→ **WHAT TO DO**
Word for word, reproduce each line of the data below, omitting every image.

→ **INFORMATION SUPPLIED**
================

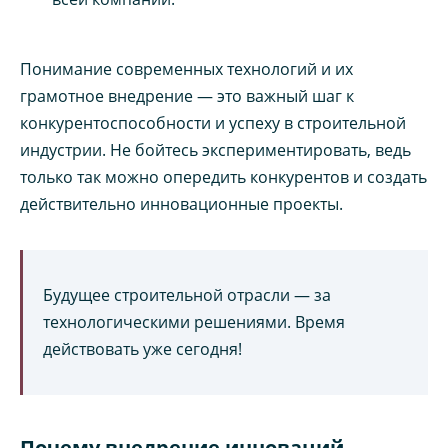
Понимание современных технологий и их
грамотное внедрение — это важный шаг к
конкурентоспособности и успеху в строительной
индустрии. Не бойтесь экспериментировать, ведь
только так можно опередить конкурентов и создать
действительно инновационные проекты.
Будущее строительной отрасли — за
технологическими решениями. Время
действовать уже сегодня!
Почему внедрение инноваций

================

→ **WRITTEN ANSWER**
Понимание современных технологий и их
грамотное внедрение — это важный шаг к
конкурентоспособности и успеху в строительной
индустрии. Не бойтесь экспериментировать, ведь
только так можно опередить конкурентов и создать
действительно инновационные проекты.
Будущее строительной отрасли — за
технологическими решениями. Время
действовать уже сегодня!
Почему внедрение инноваций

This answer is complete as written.